Things aren’t looking good for the I Drink Your Milkshakers over here in NC. The recession means that a lot of schools have frozen hiring, which does not bode well for soon-to-be-graduated PhD candidates. But, what the hell, it ain’t over til the fat lady sings and she’s still warming up her vocal chords, so I’m going to keep on keeping on with this series and cross my fingers. Last time I mentioned we’d be doing The OC for our next installment, but, well, I lied. We’re instead going to enjoy a Strawberry Banana Split Hot Fudge milkshake in . . .
Johnson City, TN
Campus Look – 6
Campus Feel – 4
Town – 4
School Size – 11,000
Student:Faculty Ratio – 28:1
Faculty – 550
4BR 3BA – ranges widely, but around $275,000
I could live here.
A large part of the appeal of this school is its proximity to our families, I have to say. It’s 2.5 hours from the one set, and 4 hours from the other – a lot closer than we are now. But it has some other things going for it. It’s a nice size, I think. It’s in a lovely area of the country, if not the most prosperous town. It has a real focus on Appalachian and bluegrass music, which is right up my alley. It’s a little bit conservative for my tastes, and a bit unsophisticated – a recent incident of a fraternity dressing up in black face at a Halloween party resulted in a flurry of Letters to the Editor of their student newspaper, which told me a lot about the student population (most were angry that the frat was punished . . . ahem.)

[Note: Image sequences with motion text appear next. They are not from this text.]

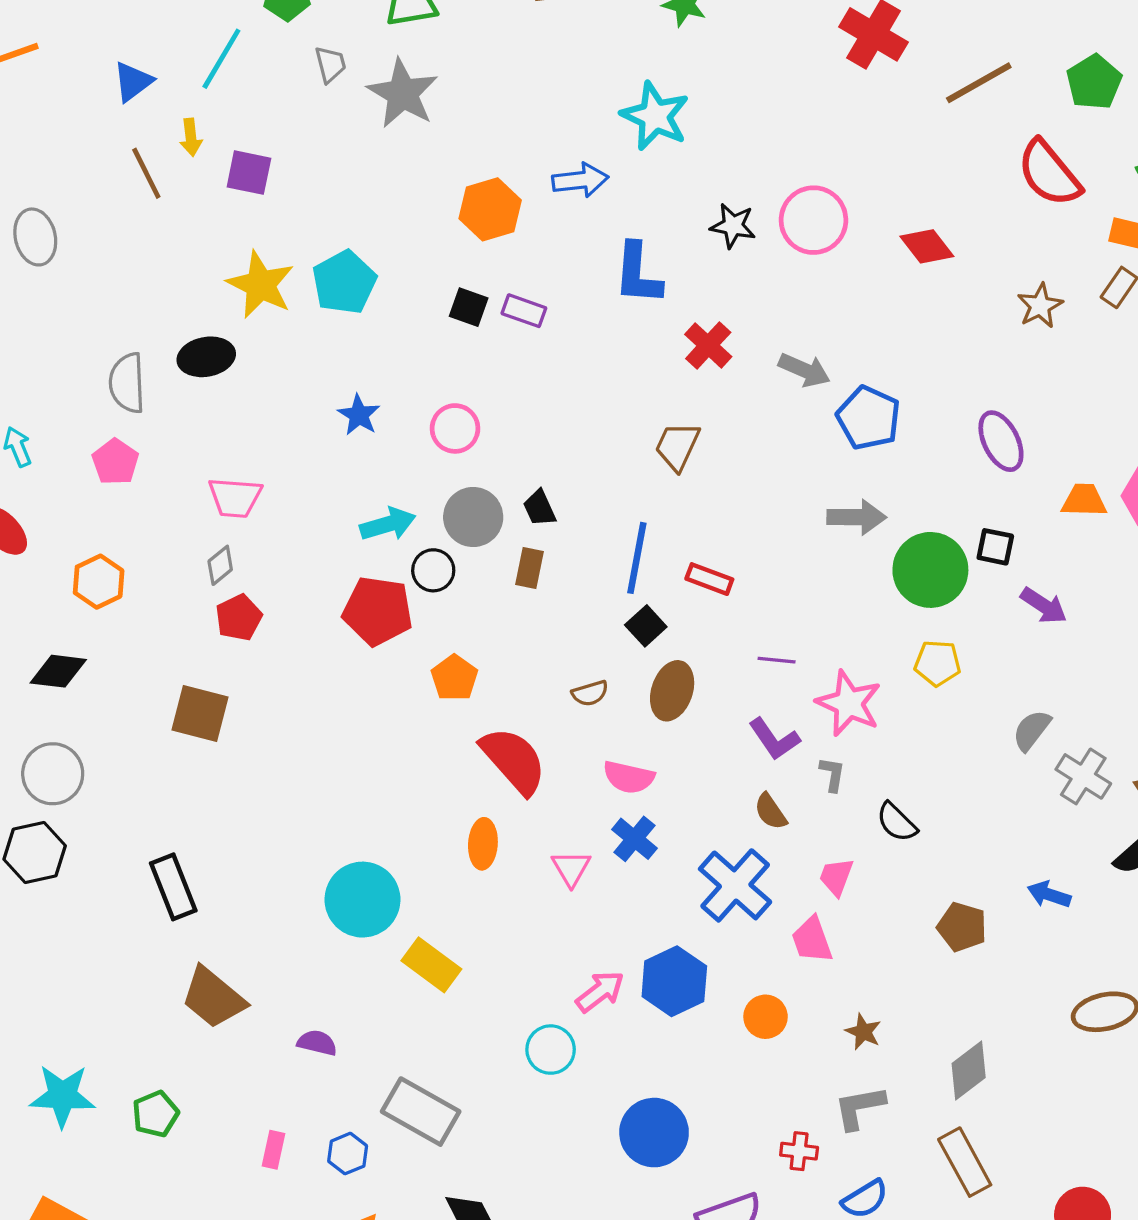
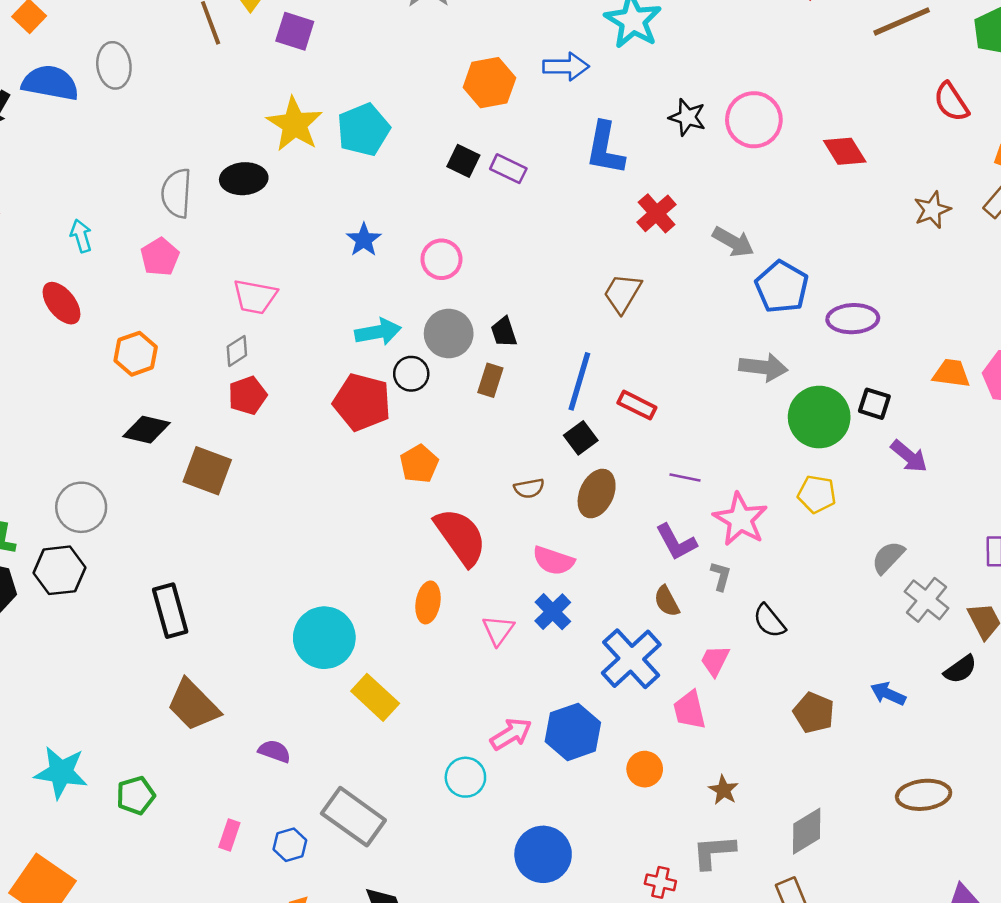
red semicircle: (1049, 173) -> (951, 102), size x0.7
purple ellipse: (1001, 441) -> (853, 319), moved, turned -72
black diamond: (58, 671) -> (146, 430), moved

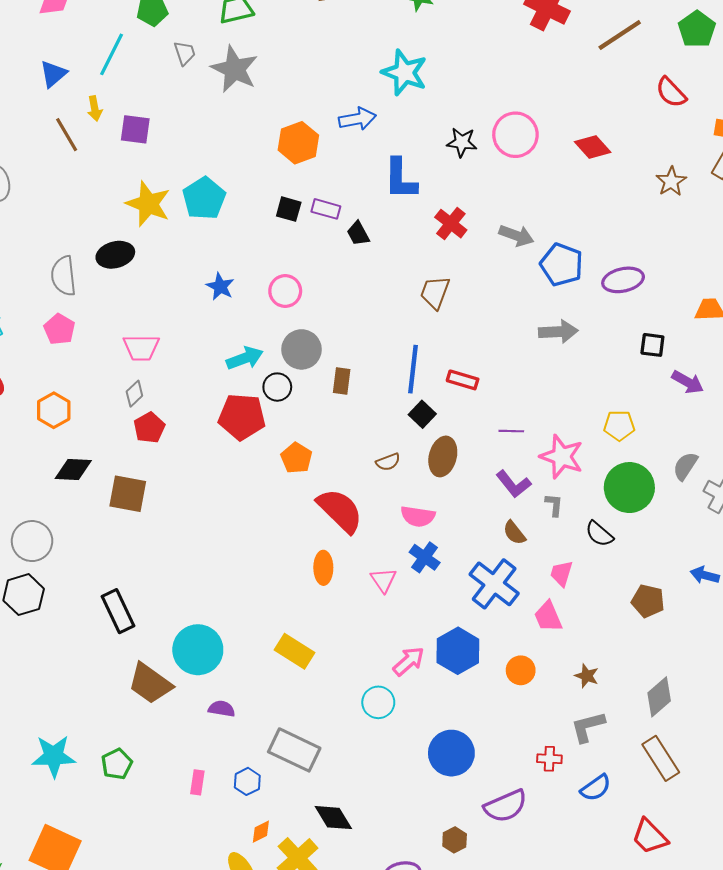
black trapezoid: (504, 332) -> (358, 234), moved
green circle: (819, 417) -> (629, 488), moved
cyan circle: (324, 638) -> (198, 650), moved

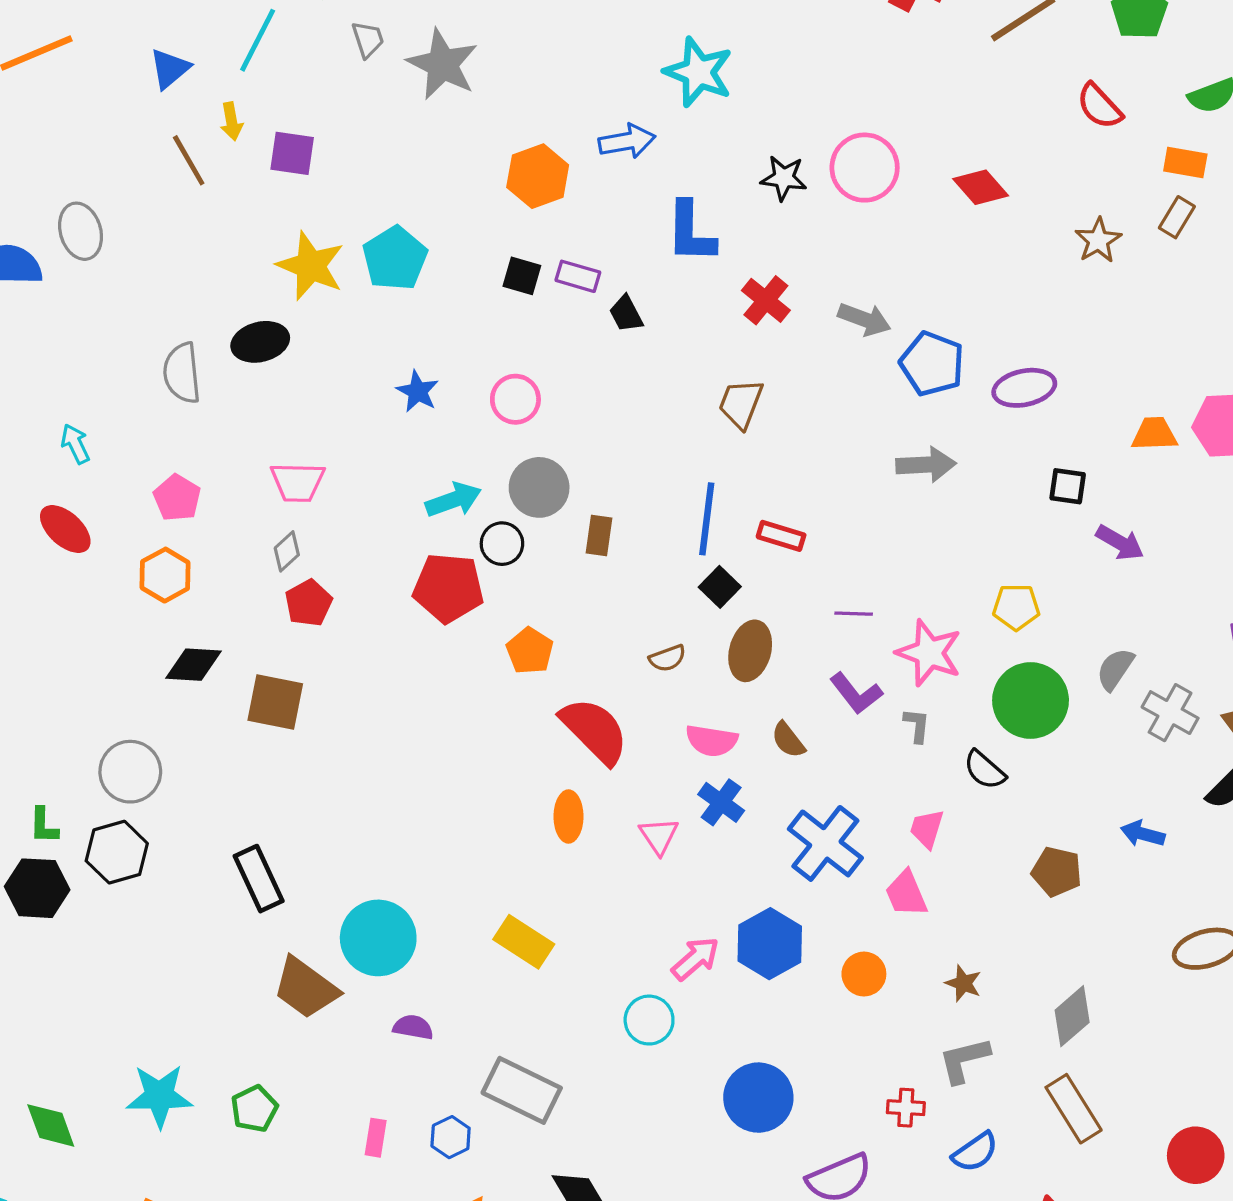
pink pentagon: (59, 329) -> (177, 498), moved
brown semicircle: (514, 533) -> (788, 740), moved

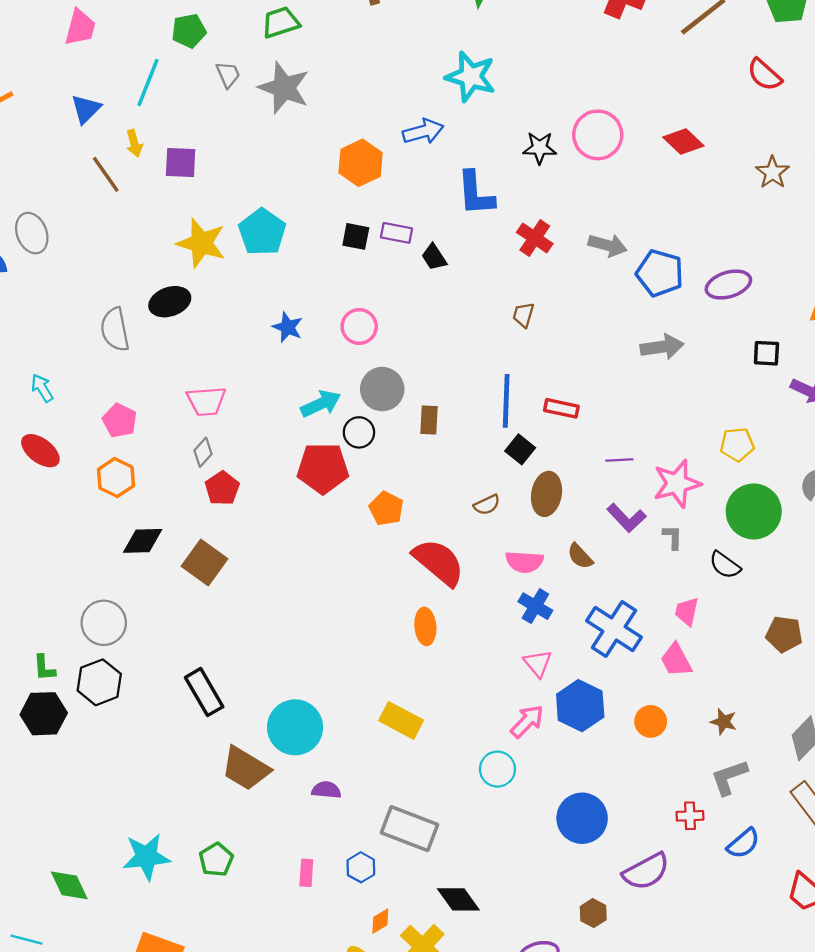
brown trapezoid: (741, 404) -> (523, 315), size x0.7
pink star: (929, 653) -> (677, 484), turned -30
brown square: (275, 702) -> (205, 563), turned 30
pink triangle: (659, 836) -> (538, 663), moved

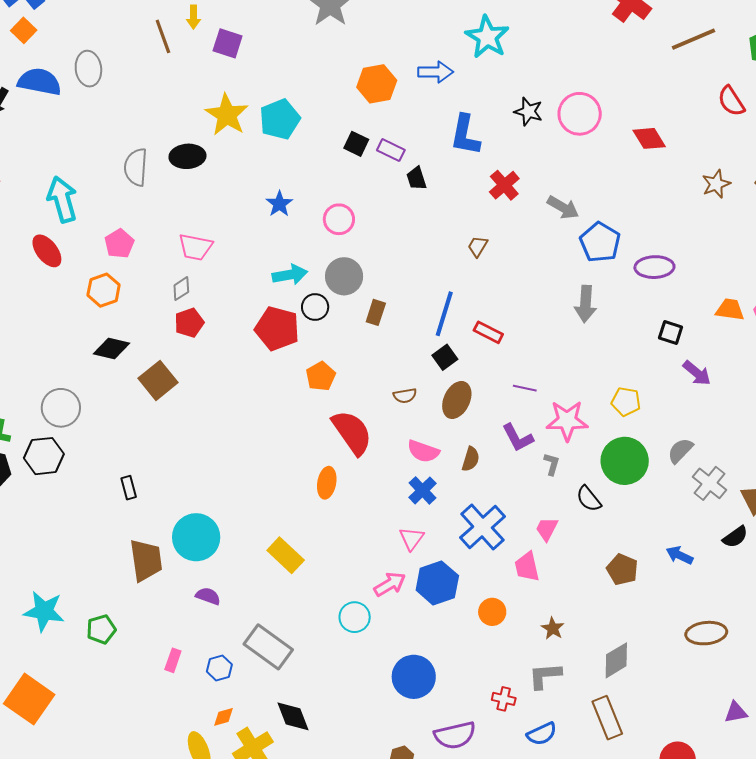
gray arrow: (662, 347) -> (585, 304), turned 87
cyan arrow: (42, 388) -> (62, 199), size x1.8
brown semicircle: (580, 556) -> (471, 459), turned -135
black rectangle: (204, 692) -> (129, 488), size x0.6
brown trapezoid: (246, 768) -> (146, 560), turned -144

Per Wikipedia, Johnson City is currently ranked the #10 "Best Small Place for Business and Careers" in the USA by Forbes, and #8 "Best Place for African-Americans to Retire" in the USA by Black Enterprise Magazine, which is a nice surprise, given its relative lack of diversity in the population. It is a little economically depressed, but has some pretty cool music festivals and a great deal of outdoor activities. The school system here looks pretty good – they all meet AYP for No Child Left Behind, but the result of that is there seems to be lack of focus on the arts. In their five year plan I found no reference to arts in schools at all, and not a lot of dollars spent in this area. But that’s the state of the country at this point, and at least Johnson City has good graduation rates and high scores on standardized tests.